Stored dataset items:
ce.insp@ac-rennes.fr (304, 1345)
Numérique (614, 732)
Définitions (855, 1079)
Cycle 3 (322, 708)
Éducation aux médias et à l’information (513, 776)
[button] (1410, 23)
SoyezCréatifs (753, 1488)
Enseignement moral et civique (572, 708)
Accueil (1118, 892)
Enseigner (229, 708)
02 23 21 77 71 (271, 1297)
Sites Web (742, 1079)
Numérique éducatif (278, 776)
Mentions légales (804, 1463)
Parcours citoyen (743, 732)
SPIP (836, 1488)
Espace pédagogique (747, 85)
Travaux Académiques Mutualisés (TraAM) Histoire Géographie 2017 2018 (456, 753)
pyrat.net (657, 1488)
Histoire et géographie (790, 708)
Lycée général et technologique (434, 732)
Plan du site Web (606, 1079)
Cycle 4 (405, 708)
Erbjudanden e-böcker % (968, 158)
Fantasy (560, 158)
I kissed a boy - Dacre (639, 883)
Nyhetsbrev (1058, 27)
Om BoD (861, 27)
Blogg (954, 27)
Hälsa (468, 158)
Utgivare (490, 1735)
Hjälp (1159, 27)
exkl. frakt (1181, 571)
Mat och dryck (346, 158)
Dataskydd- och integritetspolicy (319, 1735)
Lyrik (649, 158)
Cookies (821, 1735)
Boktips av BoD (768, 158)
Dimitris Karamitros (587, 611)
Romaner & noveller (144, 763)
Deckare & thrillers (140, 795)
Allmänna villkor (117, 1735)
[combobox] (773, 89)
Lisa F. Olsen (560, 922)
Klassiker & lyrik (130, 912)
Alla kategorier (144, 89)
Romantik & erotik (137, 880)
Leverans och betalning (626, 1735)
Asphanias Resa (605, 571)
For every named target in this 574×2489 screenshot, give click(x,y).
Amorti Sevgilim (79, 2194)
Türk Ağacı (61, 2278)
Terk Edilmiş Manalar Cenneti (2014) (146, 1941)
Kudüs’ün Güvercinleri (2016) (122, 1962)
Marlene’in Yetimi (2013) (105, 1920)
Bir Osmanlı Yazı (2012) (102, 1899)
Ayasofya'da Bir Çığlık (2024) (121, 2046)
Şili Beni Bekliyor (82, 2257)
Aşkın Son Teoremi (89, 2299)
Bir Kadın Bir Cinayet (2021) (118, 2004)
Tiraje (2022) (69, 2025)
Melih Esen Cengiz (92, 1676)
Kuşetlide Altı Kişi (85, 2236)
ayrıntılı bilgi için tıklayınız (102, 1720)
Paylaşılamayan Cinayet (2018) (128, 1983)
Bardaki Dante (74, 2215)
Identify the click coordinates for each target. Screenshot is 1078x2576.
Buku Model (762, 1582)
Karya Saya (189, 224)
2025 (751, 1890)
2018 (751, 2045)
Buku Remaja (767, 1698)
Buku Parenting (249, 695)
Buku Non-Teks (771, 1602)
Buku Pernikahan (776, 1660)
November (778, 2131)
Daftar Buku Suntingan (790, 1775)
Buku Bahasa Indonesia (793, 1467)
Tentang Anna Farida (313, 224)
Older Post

[ABOUT THIS TASK]:
From the data above, copy each line where the string "Buku" appears.

[TASK RESULT]:
Buku Model (762, 1582)
Buku Remaja (767, 1698)
Buku Parenting (249, 695)
Buku Non-Teks (771, 1602)
Buku Pernikahan (776, 1660)
Daftar Buku Suntingan (790, 1775)
Buku Bahasa Indonesia (793, 1467)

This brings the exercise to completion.